YOUR OBJECTIVE: Exact copies of all the records below should be returned.

---------- RECORDS TO PROCESS

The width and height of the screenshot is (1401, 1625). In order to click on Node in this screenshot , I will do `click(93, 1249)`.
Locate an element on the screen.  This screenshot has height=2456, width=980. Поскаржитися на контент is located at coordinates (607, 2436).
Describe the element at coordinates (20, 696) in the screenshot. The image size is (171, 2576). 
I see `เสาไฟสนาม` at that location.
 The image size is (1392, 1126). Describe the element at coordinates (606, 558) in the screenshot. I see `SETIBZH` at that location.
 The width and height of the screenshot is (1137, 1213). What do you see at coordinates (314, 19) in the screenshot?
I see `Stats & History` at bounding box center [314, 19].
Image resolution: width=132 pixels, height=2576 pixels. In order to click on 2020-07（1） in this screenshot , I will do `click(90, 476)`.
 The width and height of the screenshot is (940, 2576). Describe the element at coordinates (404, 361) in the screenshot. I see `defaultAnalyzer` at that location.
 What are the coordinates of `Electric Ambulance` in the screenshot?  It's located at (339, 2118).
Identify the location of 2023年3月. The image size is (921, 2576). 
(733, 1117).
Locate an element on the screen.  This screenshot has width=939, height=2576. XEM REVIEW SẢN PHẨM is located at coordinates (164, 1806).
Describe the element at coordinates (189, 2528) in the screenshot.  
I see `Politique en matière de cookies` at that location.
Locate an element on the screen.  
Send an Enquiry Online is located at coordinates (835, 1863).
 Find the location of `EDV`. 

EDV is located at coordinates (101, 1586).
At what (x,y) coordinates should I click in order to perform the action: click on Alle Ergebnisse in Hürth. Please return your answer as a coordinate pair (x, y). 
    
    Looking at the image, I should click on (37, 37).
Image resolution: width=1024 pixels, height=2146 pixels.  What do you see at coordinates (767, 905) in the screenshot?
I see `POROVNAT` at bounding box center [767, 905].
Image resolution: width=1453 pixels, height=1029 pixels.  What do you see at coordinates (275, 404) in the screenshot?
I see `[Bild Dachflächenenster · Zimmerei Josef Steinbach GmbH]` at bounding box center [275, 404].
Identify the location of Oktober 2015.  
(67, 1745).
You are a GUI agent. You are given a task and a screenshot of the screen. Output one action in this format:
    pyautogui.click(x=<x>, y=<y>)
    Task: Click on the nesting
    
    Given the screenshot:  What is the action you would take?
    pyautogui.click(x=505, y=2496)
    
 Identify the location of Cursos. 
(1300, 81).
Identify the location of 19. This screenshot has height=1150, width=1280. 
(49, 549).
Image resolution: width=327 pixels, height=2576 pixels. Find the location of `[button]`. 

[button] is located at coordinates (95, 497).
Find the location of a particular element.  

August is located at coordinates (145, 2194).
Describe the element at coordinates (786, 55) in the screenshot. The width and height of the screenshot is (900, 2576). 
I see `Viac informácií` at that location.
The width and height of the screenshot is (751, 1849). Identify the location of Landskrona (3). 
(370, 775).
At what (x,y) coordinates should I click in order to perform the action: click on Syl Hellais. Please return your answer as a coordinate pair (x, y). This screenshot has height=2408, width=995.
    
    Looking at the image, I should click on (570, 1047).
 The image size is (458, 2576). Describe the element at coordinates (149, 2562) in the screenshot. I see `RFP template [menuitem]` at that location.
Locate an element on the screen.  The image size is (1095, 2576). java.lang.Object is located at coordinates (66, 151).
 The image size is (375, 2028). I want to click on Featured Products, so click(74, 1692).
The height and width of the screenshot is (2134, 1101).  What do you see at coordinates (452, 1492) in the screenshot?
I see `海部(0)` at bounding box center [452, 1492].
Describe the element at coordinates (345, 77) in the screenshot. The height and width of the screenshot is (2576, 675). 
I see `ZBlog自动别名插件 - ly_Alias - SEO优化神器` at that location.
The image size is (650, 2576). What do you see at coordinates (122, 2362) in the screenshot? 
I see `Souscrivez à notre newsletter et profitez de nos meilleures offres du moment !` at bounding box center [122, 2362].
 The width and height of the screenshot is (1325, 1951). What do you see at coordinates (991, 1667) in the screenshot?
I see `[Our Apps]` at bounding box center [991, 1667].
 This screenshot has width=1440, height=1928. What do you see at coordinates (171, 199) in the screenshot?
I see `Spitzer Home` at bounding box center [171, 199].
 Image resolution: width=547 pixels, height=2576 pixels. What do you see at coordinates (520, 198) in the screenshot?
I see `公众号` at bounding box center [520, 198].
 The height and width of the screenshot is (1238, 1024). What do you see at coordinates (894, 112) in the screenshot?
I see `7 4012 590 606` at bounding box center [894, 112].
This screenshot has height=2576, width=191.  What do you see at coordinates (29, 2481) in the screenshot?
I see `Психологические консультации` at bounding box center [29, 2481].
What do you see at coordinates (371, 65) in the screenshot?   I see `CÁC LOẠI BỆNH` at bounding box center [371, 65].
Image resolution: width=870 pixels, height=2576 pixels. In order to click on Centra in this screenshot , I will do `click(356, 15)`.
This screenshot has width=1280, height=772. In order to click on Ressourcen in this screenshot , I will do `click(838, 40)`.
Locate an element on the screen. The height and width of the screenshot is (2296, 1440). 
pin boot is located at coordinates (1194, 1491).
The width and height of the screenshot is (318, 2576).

--------------------

ANSWER SECTION:
The width and height of the screenshot is (1401, 1625). In order to click on Node in this screenshot , I will do `click(93, 1249)`.
Locate an element on the screen.  This screenshot has height=2456, width=980. Поскаржитися на контент is located at coordinates (607, 2436).
Describe the element at coordinates (20, 696) in the screenshot. The image size is (171, 2576). 
I see `เสาไฟสนาม` at that location.
 The image size is (1392, 1126). Describe the element at coordinates (606, 558) in the screenshot. I see `SETIBZH` at that location.
 The width and height of the screenshot is (1137, 1213). What do you see at coordinates (314, 19) in the screenshot?
I see `Stats & History` at bounding box center [314, 19].
Image resolution: width=132 pixels, height=2576 pixels. In order to click on 2020-07（1） in this screenshot , I will do `click(90, 476)`.
 The width and height of the screenshot is (940, 2576). Describe the element at coordinates (404, 361) in the screenshot. I see `defaultAnalyzer` at that location.
 What are the coordinates of `Electric Ambulance` in the screenshot?  It's located at (339, 2118).
Identify the location of 2023年3月. The image size is (921, 2576). 
(733, 1117).
Locate an element on the screen.  This screenshot has width=939, height=2576. XEM REVIEW SẢN PHẨM is located at coordinates (164, 1806).
Describe the element at coordinates (189, 2528) in the screenshot.  
I see `Politique en matière de cookies` at that location.
Locate an element on the screen.  
Send an Enquiry Online is located at coordinates (835, 1863).
 Find the location of `EDV`. 

EDV is located at coordinates (101, 1586).
At what (x,y) coordinates should I click in order to perform the action: click on Alle Ergebnisse in Hürth. Please return your answer as a coordinate pair (x, y). 
    
    Looking at the image, I should click on (37, 37).
Image resolution: width=1024 pixels, height=2146 pixels.  What do you see at coordinates (767, 905) in the screenshot?
I see `POROVNAT` at bounding box center [767, 905].
Image resolution: width=1453 pixels, height=1029 pixels.  What do you see at coordinates (275, 404) in the screenshot?
I see `[Bild Dachflächenenster · Zimmerei Josef Steinbach GmbH]` at bounding box center [275, 404].
Identify the location of Oktober 2015.  
(67, 1745).
You are a GUI agent. You are given a task and a screenshot of the screen. Output one action in this format:
    pyautogui.click(x=<x>, y=<y>)
    Task: Click on the nesting
    
    Given the screenshot:  What is the action you would take?
    pyautogui.click(x=505, y=2496)
    
 Identify the location of Cursos. 
(1300, 81).
Identify the location of 19. This screenshot has height=1150, width=1280. 
(49, 549).
Image resolution: width=327 pixels, height=2576 pixels. Find the location of `[button]`. 

[button] is located at coordinates (95, 497).
Find the location of a particular element.  

August is located at coordinates (145, 2194).
Describe the element at coordinates (786, 55) in the screenshot. The width and height of the screenshot is (900, 2576). 
I see `Viac informácií` at that location.
The width and height of the screenshot is (751, 1849). Identify the location of Landskrona (3). 
(370, 775).
At what (x,y) coordinates should I click in order to perform the action: click on Syl Hellais. Please return your answer as a coordinate pair (x, y). This screenshot has height=2408, width=995.
    
    Looking at the image, I should click on (570, 1047).
 The image size is (458, 2576). Describe the element at coordinates (149, 2562) in the screenshot. I see `RFP template [menuitem]` at that location.
Locate an element on the screen.  The image size is (1095, 2576). java.lang.Object is located at coordinates (66, 151).
 The image size is (375, 2028). I want to click on Featured Products, so click(74, 1692).
The height and width of the screenshot is (2134, 1101).  What do you see at coordinates (452, 1492) in the screenshot?
I see `海部(0)` at bounding box center [452, 1492].
Describe the element at coordinates (345, 77) in the screenshot. The height and width of the screenshot is (2576, 675). 
I see `ZBlog自动别名插件 - ly_Alias - SEO优化神器` at that location.
The image size is (650, 2576). What do you see at coordinates (122, 2362) in the screenshot? 
I see `Souscrivez à notre newsletter et profitez de nos meilleures offres du moment !` at bounding box center [122, 2362].
 The width and height of the screenshot is (1325, 1951). What do you see at coordinates (991, 1667) in the screenshot?
I see `[Our Apps]` at bounding box center [991, 1667].
 This screenshot has width=1440, height=1928. What do you see at coordinates (171, 199) in the screenshot?
I see `Spitzer Home` at bounding box center [171, 199].
 Image resolution: width=547 pixels, height=2576 pixels. What do you see at coordinates (520, 198) in the screenshot?
I see `公众号` at bounding box center [520, 198].
 The height and width of the screenshot is (1238, 1024). What do you see at coordinates (894, 112) in the screenshot?
I see `7 4012 590 606` at bounding box center [894, 112].
This screenshot has height=2576, width=191.  What do you see at coordinates (29, 2481) in the screenshot?
I see `Психологические консультации` at bounding box center [29, 2481].
What do you see at coordinates (371, 65) in the screenshot?   I see `CÁC LOẠI BỆNH` at bounding box center [371, 65].
Image resolution: width=870 pixels, height=2576 pixels. In order to click on Centra in this screenshot , I will do `click(356, 15)`.
This screenshot has width=1280, height=772. In order to click on Ressourcen in this screenshot , I will do `click(838, 40)`.
Locate an element on the screen. The height and width of the screenshot is (2296, 1440). 
pin boot is located at coordinates (1194, 1491).
The width and height of the screenshot is (318, 2576).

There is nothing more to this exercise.